Kuartal III, Penyaluran Pinjaman Akseleran Tumbuh 208%

Kuartal III, Penyaluran Pinjaman Akseleran Tumbuh 208%
CEO & Co-Founder Akseleran, Ivan Tambunan ( Foto: Herman / Istimewa )
Herman / MPA Rabu, 2 Oktober 2019 | 20:00 WIB

 

Jakarta, Beritasatu.Com – Di usianya yang genap dua tahun sebagai Fintech Peer to Peer (P2P) lending di Indonesia, Akseleran mencatatakan pertumbuhan 208% pada kuartal ketiga 2019 dibandingkan periode yang sama di tahun sebelumnya. Selama periode Juli hingga September 2019, total pinjaman yang disalurkan mencapai sekitar Rp 200 miliar kepada sekitar 150 pelaku usaha kecil dan menengah (UKM).

CEO & Co-Founder Akseleran, Ivan Tambunan menyampaikan, pertumbuhan yang terjadi ini sejalan dengan fokus Akseleran untuk terus menyalurkan pinjaman produktif kepada UKM menengah yang berbasiskan produk invoice financing dan pre-invoice financing.

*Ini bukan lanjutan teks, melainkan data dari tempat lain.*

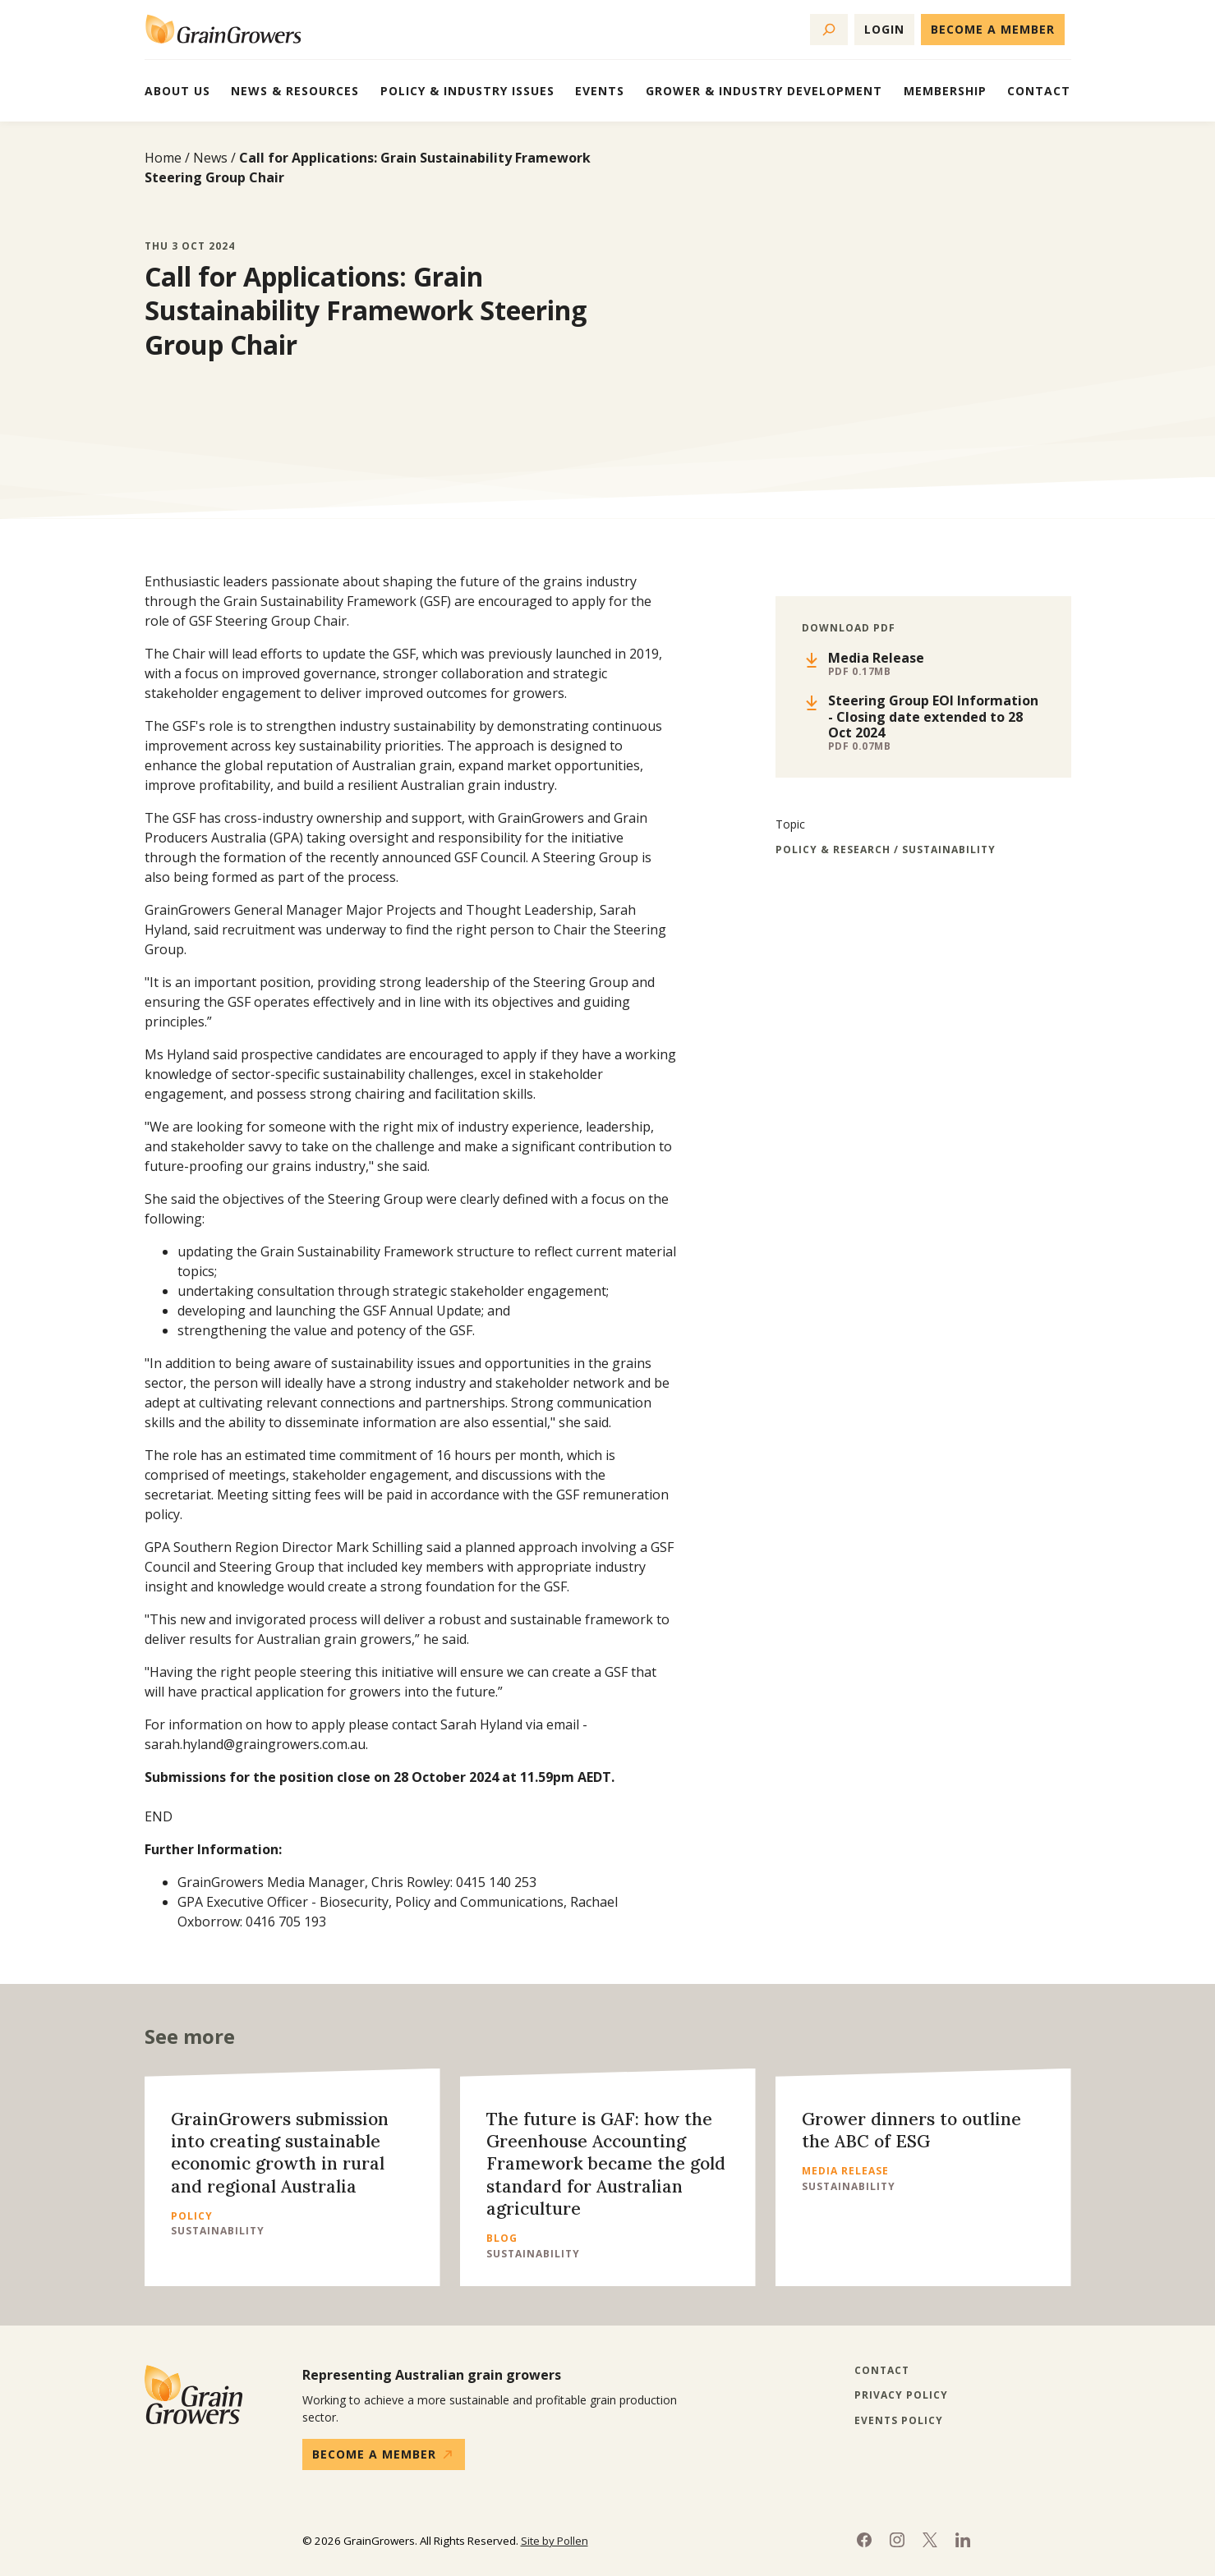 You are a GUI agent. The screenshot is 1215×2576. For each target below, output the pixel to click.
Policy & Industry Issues (467, 91)
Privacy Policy (901, 2395)
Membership (945, 91)
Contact (1038, 91)
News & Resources (295, 91)
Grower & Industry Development (764, 91)
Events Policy (898, 2421)
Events (599, 91)
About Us (177, 91) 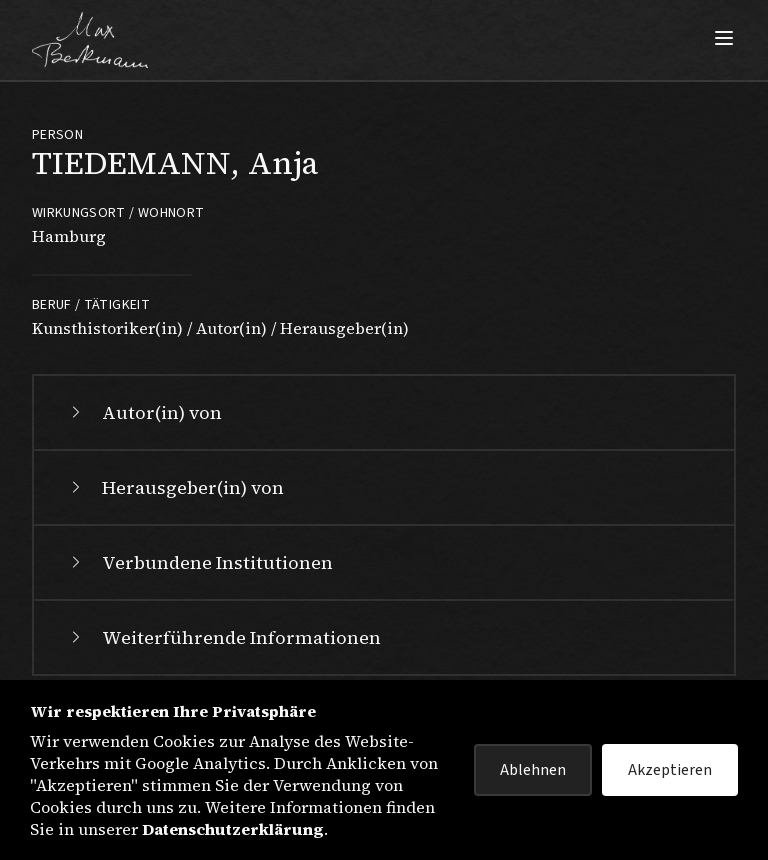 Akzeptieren (670, 770)
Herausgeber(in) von (175, 487)
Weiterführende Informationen (223, 637)
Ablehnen (533, 770)
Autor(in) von (144, 412)
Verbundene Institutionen (199, 562) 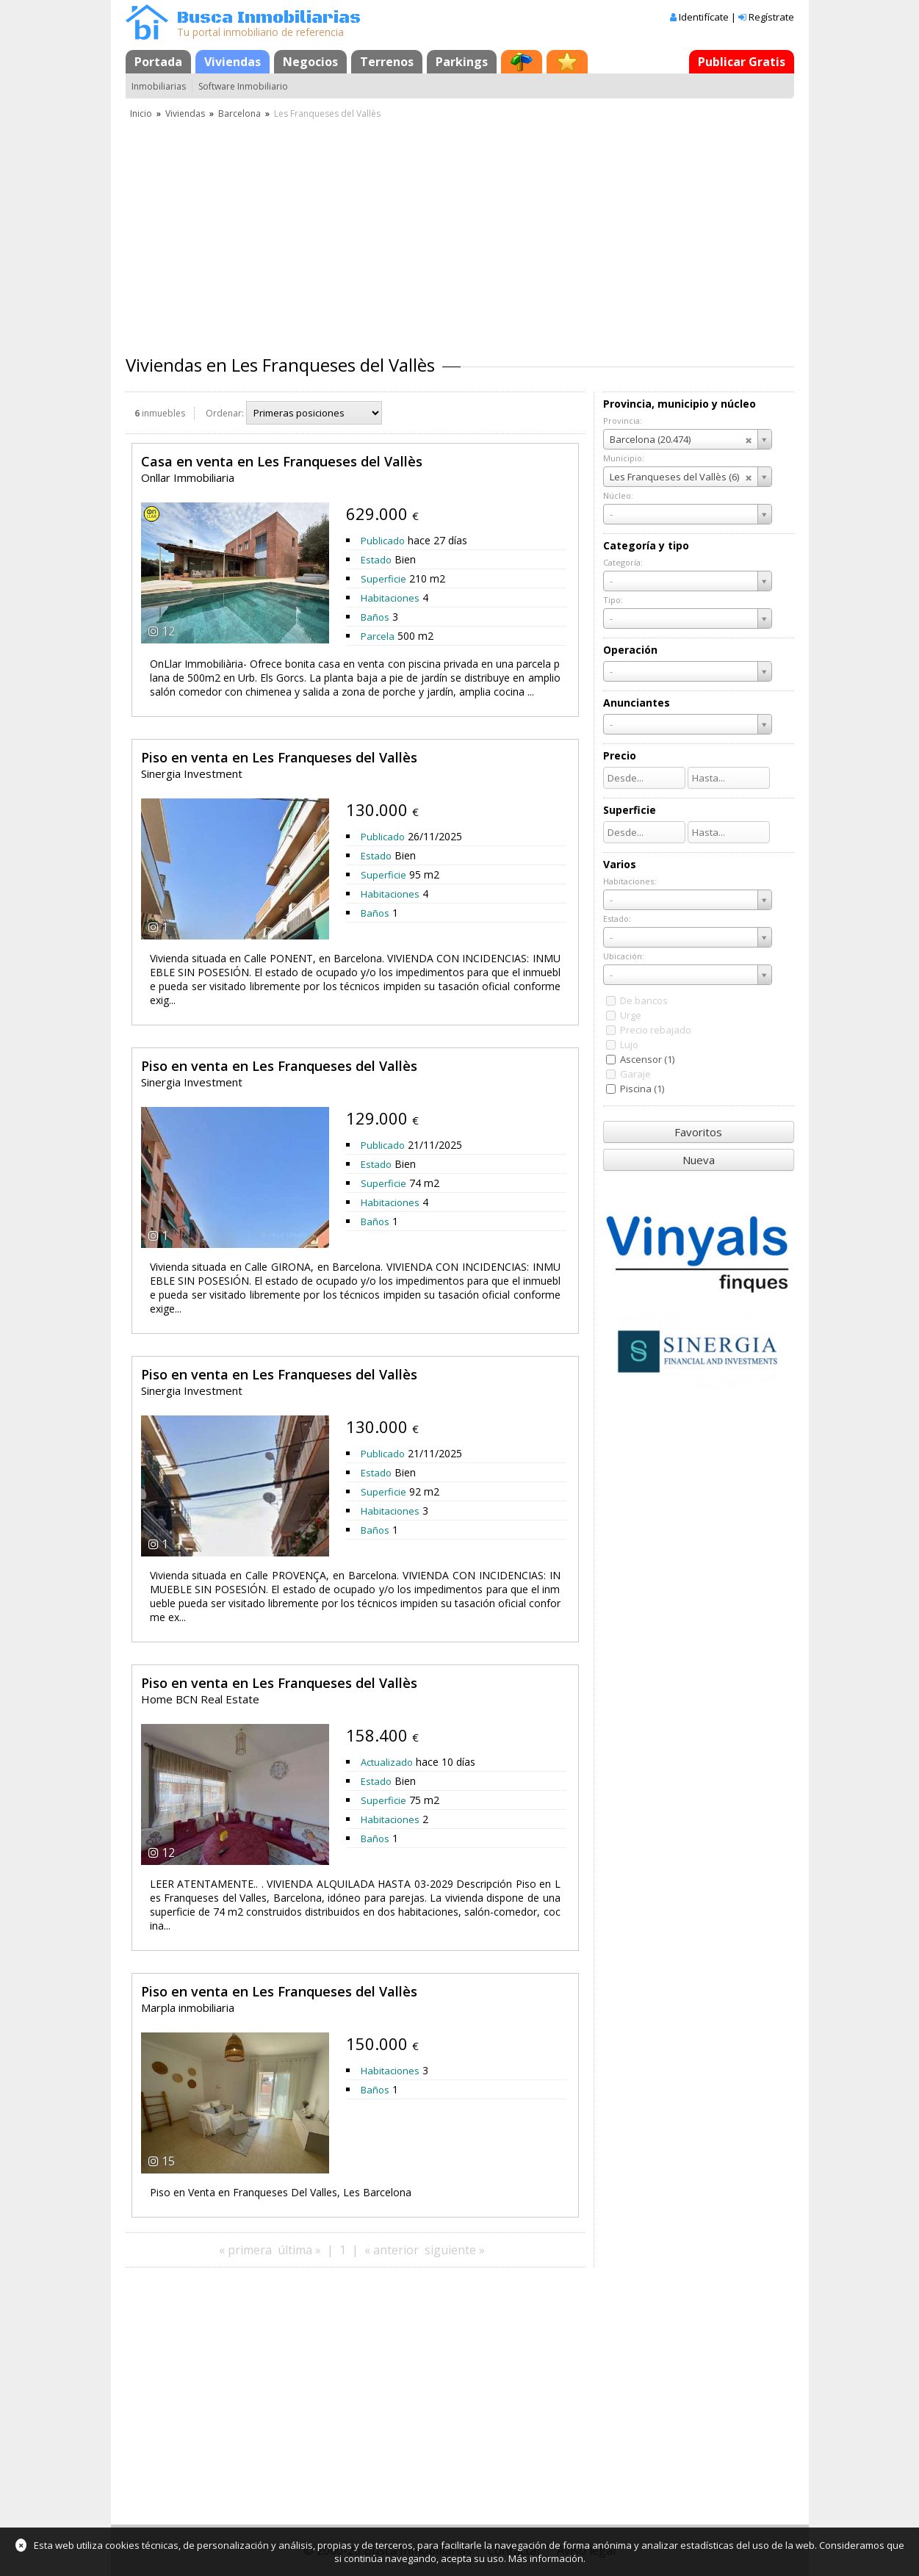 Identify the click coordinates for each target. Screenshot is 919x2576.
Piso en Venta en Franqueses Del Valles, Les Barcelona (280, 2192)
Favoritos (698, 1132)
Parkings (462, 62)
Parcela (377, 636)
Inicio (141, 113)
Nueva (698, 1159)
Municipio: (623, 457)
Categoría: (623, 562)
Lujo (629, 1044)
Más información (545, 2558)
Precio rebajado (655, 1029)
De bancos (644, 1000)
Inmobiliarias (158, 86)
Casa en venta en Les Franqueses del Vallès (281, 461)
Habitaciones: (629, 881)
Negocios (310, 62)
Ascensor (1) (647, 1059)
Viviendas (232, 62)
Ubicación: (623, 956)
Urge (630, 1015)
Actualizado (387, 1762)
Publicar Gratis (741, 62)
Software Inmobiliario (243, 86)
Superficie (383, 578)
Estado (376, 559)
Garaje (635, 1073)
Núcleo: (618, 495)
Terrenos (387, 62)
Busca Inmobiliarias (269, 18)
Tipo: (613, 599)
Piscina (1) (642, 1088)
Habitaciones (390, 598)
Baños (375, 617)
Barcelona (239, 113)
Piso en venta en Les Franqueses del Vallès (279, 757)
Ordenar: (225, 413)
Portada (158, 62)
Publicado (383, 540)
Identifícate (704, 17)
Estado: (617, 918)
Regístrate (771, 17)
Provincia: (622, 420) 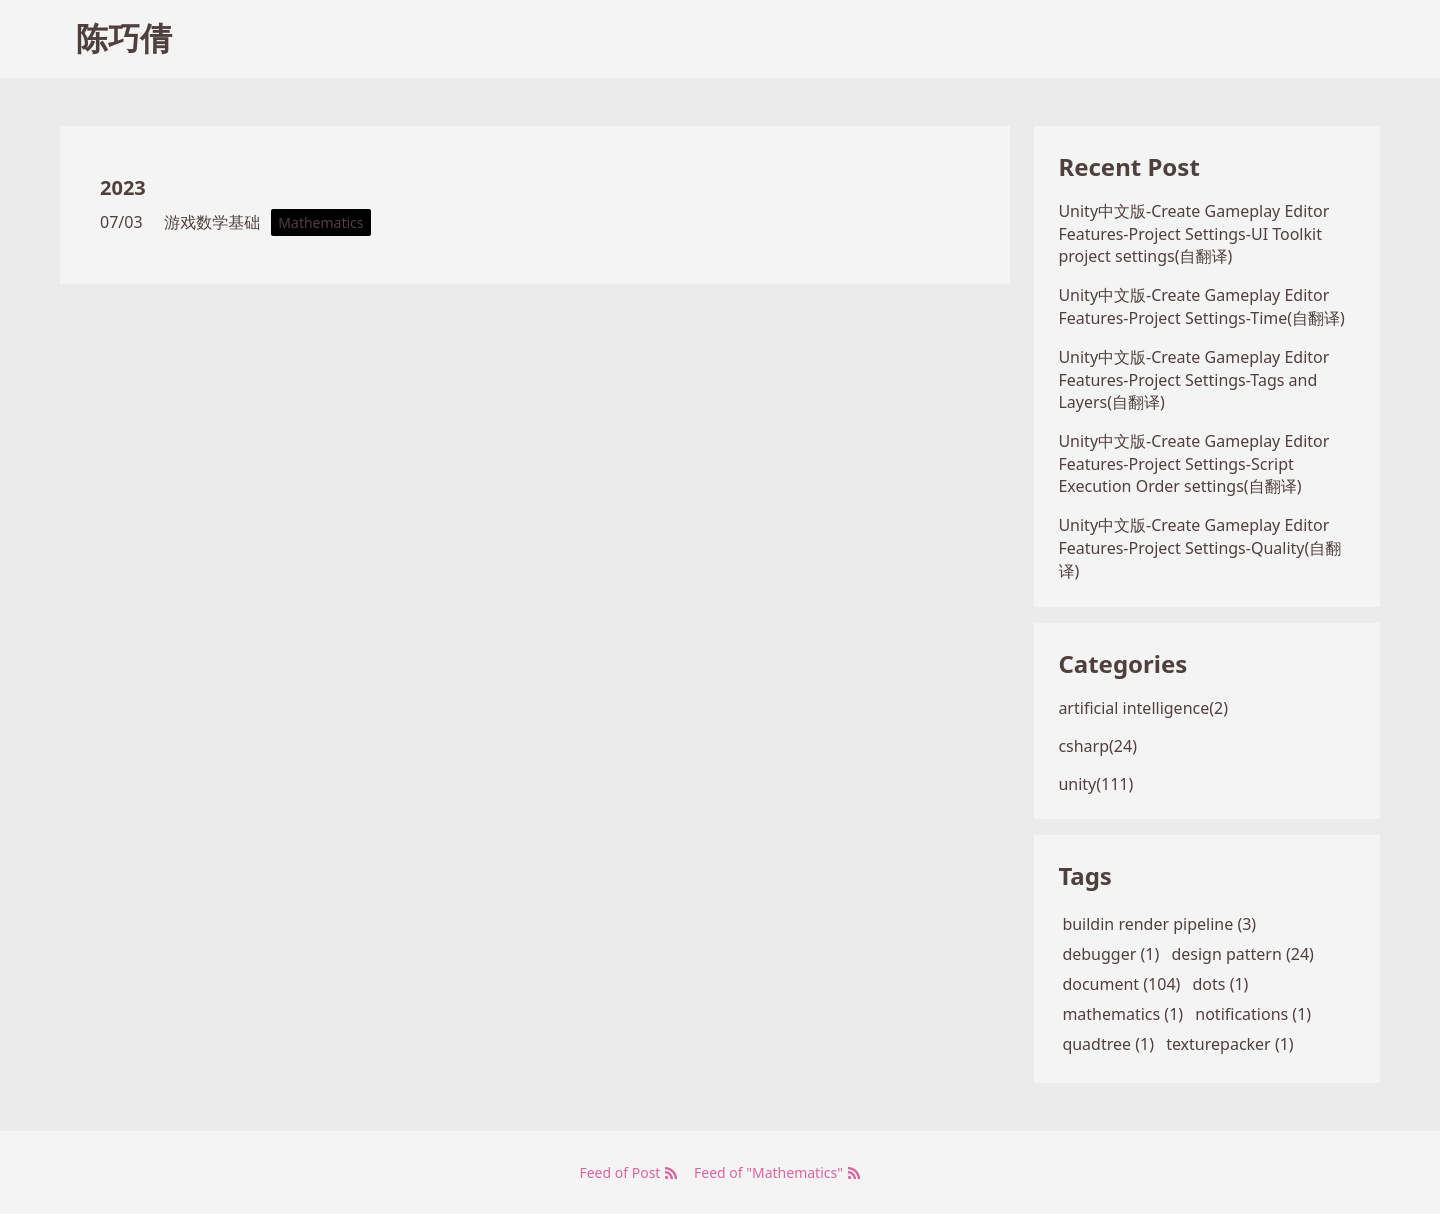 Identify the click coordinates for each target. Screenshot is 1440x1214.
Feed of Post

Ke depan, Akseleran bakal terus menggenjot partnership untuk skema supply chain financing.

“Untuk invoice financing dan pre-invoice financing memberikan kontribusi hingga 90% dari total pinjaman. Khusus penyaluran pinjaman mikro, bisa melalui online merchant financing di mana Akseleran sudah bekerja sama dengan Bukalapak dan Tokopedia,” ujar Ivan Tambunan dalam keterangan resminya yang diterima Beritasatu.com, Rabu (2/10/2019).

Ivan mengungkapkan, saat ini rata-rata pinjaman yamg disalurkan Akseleran sudah menembus angka Rp 70 miliar tiap bulannya. Melihat geliat pertumbuhan di kuartal ketiga 2019, Ivan optimistis Akseleran mampu merealisasikan total pinjaman sebesar Rp 1,1 triliun secara kumulatif di akhir periode Desember 2019.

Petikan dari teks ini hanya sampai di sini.